Si Mark Carney veut prouver rapidement aux Québécois qu’il a un bon sens de l’humour, les plateformes plus familières aux gens d’ici ne manquent pas. Comme Infomanpar exemple, dont 2,4 millions de téléspectateurs ont fait le bilan de l’année le 31 décembre à -.
En coulisses, d’influents libéraux se sont amusés ces dernières semaines à décrire l’ancien gouverneur en termes peu flatteurs : « le fantôme Mark Carney ». Ces libéraux sont irrités de le voir se présenter comme un sauveur du parti alors qu’il a refusé à plusieurs reprises les invitations de Justin Trudeau à se joindre au Cabinet au fil des années.

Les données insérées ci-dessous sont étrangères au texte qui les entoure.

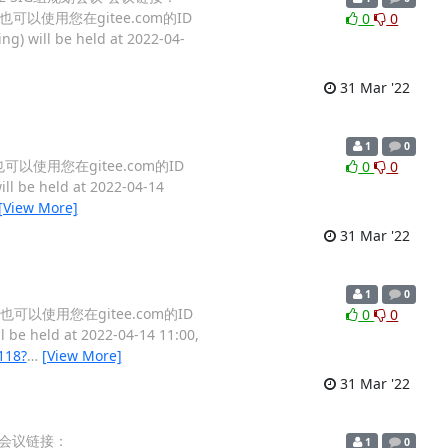
名，也可以使用您在gitee.com的ID
0
0
ng) will be held at 2022-04-
31 Mar '22
1
0
，也可以使用您在gitee.com的ID
0
0
ll be held at 2022-04-14
[View More]
31 Mar '22
1
0
名，也可以使用您在gitee.com的ID
0
0
l be held at 2022-04-14 11:00,
118?
…
[View More]
31 Mar '22
会议 会议链接：
1
0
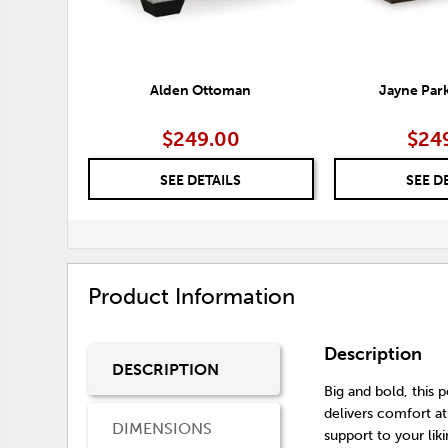
Alden Ottoman
Jayne Par
$249.00
$24
SEE DETAILS
SEE D
Product Information
Description
DESCRIPTION
Big and bold, this
delivers comfort at
DIMENSIONS
support to your li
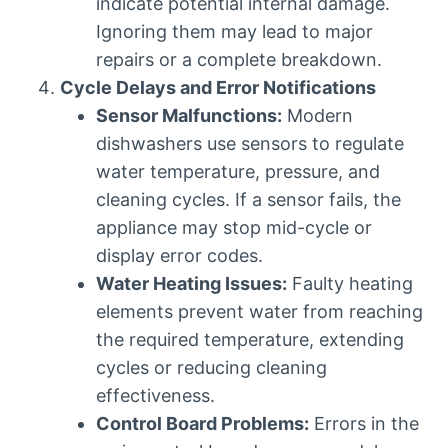
indicate potential internal damage.
Ignoring them may lead to major
repairs or a complete breakdown.
Cycle Delays and Error Notifications
Sensor Malfunctions:
Modern
dishwashers use sensors to regulate
water temperature, pressure, and
cleaning cycles. If a sensor fails, the
appliance may stop mid-cycle or
display error codes.
Water Heating Issues:
Faulty heating
elements prevent water from reaching
the required temperature, extending
cycles or reducing cleaning
effectiveness.
Control Board Problems:
Errors in the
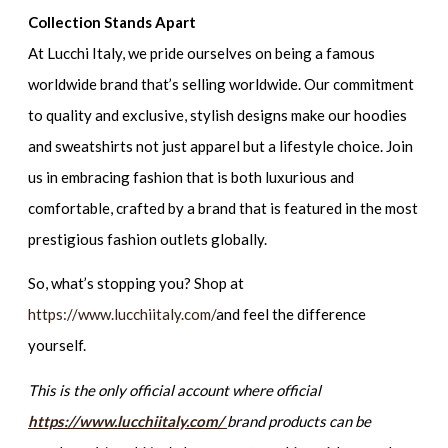
Collection Stands Apart
At Lucchi Italy, we pride ourselves on being a famous
worldwide brand that’s selling worldwide. Our commitment
to quality and exclusive, stylish designs make our hoodies
and sweatshirts not just apparel but a lifestyle choice. Join
us in embracing fashion that is both luxurious and
comfortable, crafted by a brand that is featured in the most
prestigious fashion outlets globally.
So, what’s stopping you? Shop at
https://www.lucchiitaly.com/
and feel the difference
yourself.
This is the only official account where official
https://www.lucchiitaly.com/
brand products can be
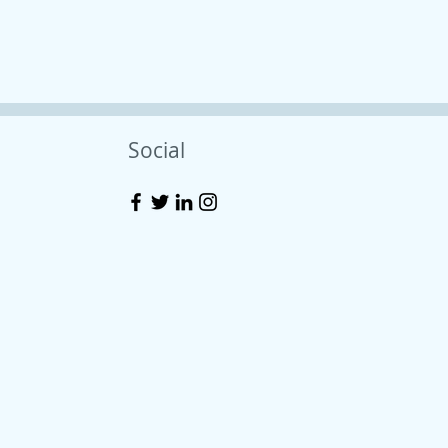
Social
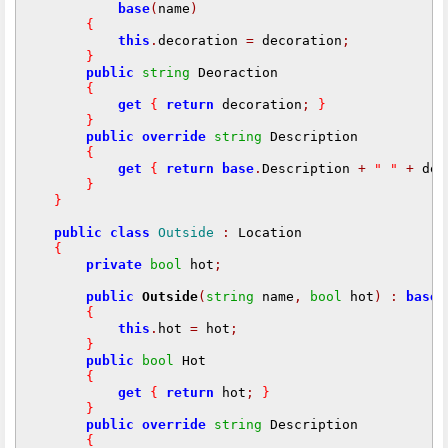
base
(
name
)
{
this
.
decoration 
=
 decoration
;
}
public
string
 Deoraction

{
get
{
return
 decoration
;
}
}
public
override
string
 Description

{
get
{
return
base
.
Description 
+
" "
+
 dec
}
}
public
class
Outside
:
 Location

{
private
bool
 hot
;
public
Outside
(
string
 name
,
bool
 hot
)
:
base
(
{
this
.
hot 
=
 hot
;
}
public
bool
 Hot

{
get
{
return
 hot
;
}
}
public
override
string
 Description

{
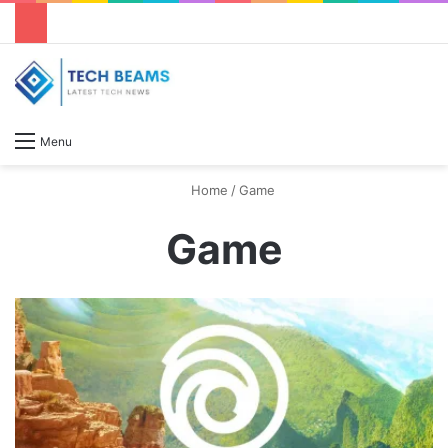
S
Menu
Home
/
Game
Game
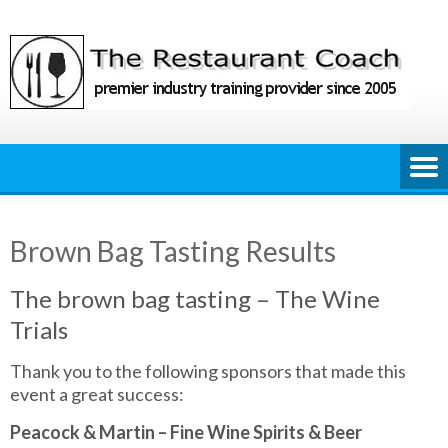
Skip
to
content
Brown Bag Tasting Results
The brown bag tasting – The Wine
Trials
Thank you to the following sponsors that made this
event a great success:
Peacock & Martin – Fine Wine Spirits & Beer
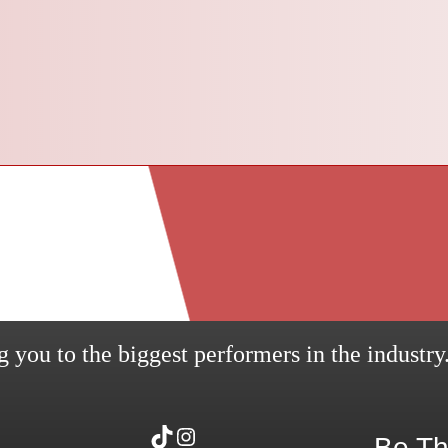
 you to the biggest performers in the industry
TikTok
Instagram
Be Th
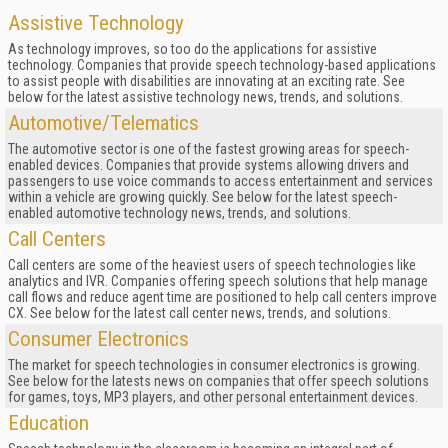
Assistive Technology
As technology improves, so too do the applications for assistive
technology. Companies that provide speech technology-based applications
to assist people with disabilities are innovating at an exciting rate. See
below for the latest assistive technology news, trends, and solutions.
Automotive/Telematics
The automotive sector is one of the fastest growing areas for speech-
enabled devices. Companies that provide systems allowing drivers and
passengers to use voice commands to access entertainment and services
within a vehicle are growing quickly. See below for the latest speech-
enabled automotive technology news, trends, and solutions.
Call Centers
Call centers are some of the heaviest users of speech technologies like
analytics and IVR. Companies offering speech solutions that help manage
call flows and reduce agent time are positioned to help call centers improve
CX. See below for the latest call center news, trends, and solutions.
Consumer Electronics
The market for speech technologies in consumer electronics is growing.
See below for the latests news on companies that offer speech solutions
for games, toys, MP3 players, and other personal entertainment devices.
Education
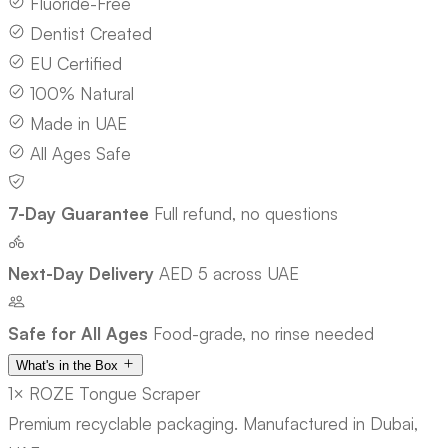
Fluoride-Free
Dentist Created
EU Certified
100% Natural
Made in UAE
All Ages Safe
7-Day Guarantee
Full refund, no questions
Next-Day Delivery
AED 5 across UAE
Safe for All Ages
Food-grade, no rinse needed
What's in the Box
1× ROZE Tongue Scraper
Premium recyclable packaging. Manufactured in Dubai,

La dernière tentative fut aussi celle qui conduisit à sa chute. En offrant à Mark Carney le poste de ministre des Finances sur un plateau d’argent au début décembre, le premier ministre a provoqué la démission de Chrystia Freeland le jour même où elle devait présenter l’énoncé économique. La crise politique qui a éclaté a forcé Justin Trudeau à annoncer sa démission le 6 janvier.
Pendant une semaine, La presse et d’autres médias francophones se mettent en quatre pour contacter l’équipe de Mark Carney afin d’obtenir des informations sur ses intentions et son organisation dans le pays. Les appels et les messages sont restés sans réponse.
Parallèlement, la presse anglophone, notamment le quotidien Le Globe et Mail et le réseau CBC, ont été exposés quotidiennement aux agissements et aux agissements de l’ancien gouverneur de la Banque du Canada.
Des doubles standards ? Mardi en début d’après-midi, un responsable des communications nouvellement embauché par l’équipe Carney a finalement répondu aux messages de La presse. Ce responsable s’est excusé, plaidant le manque de personnel pour une organisation qui prend forme. Les effectifs réduits ont cependant eu le temps de communiquer avec la presse anglophone.
Au cours des 75 dernières années, le Parti libéral du Canada a pu accéder au pouvoir en grande partie grâce à un chef québécois à sa tête et à des bases importantes dans la Belle Province. Louis Saint-Laurent, Pierre Trudeau, Jean Chrétien et Justin Trudeau ont mené leurs troupes à la victoire plus d’une fois grâce à ces facteurs.
« Quand on connaît le Québec et ses régions, on peut conquérir le reste du pays. Mais l’inverse n’est pas vrai », soulignait récemment une source libérale. De quoi réfléchir, à quelques jours de l’ouverture officielle de la course à la direction.